» RECORD EXTRACTS
+---+

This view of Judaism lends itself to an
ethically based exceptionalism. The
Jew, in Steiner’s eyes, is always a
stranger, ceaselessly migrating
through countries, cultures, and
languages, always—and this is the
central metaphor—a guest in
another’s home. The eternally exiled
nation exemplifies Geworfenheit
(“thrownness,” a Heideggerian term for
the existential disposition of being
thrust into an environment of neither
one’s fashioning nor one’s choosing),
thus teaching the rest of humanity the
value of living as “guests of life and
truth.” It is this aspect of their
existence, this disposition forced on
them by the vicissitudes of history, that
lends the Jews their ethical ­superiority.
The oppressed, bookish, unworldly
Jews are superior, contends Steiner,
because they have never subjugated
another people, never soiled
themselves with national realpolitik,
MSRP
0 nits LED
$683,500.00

+---+

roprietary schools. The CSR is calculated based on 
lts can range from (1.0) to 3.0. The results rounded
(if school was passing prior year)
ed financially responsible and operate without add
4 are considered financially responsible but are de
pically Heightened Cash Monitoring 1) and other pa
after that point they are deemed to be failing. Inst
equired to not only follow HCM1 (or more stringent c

+---+

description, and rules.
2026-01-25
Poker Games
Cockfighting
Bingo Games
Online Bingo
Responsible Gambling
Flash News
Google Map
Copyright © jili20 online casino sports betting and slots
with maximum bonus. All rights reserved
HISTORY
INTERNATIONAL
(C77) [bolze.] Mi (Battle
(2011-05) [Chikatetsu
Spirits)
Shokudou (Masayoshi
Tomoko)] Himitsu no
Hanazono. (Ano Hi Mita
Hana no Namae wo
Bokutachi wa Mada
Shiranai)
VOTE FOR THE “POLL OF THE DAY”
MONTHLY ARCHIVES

+---+

» DIRECTIONS
Where the listing above reaches the line that contains "pically Heightened Cash", start retyping, and finish with the line that contains "equired to not"; reproduce those lines exactly and no others.

» PROBLEM SOLUTION
pically Heightened Cash Monitoring 1) and other pa
after that point they are deemed to be failing. Inst
equired to not only follow HCM1 (or more stringent c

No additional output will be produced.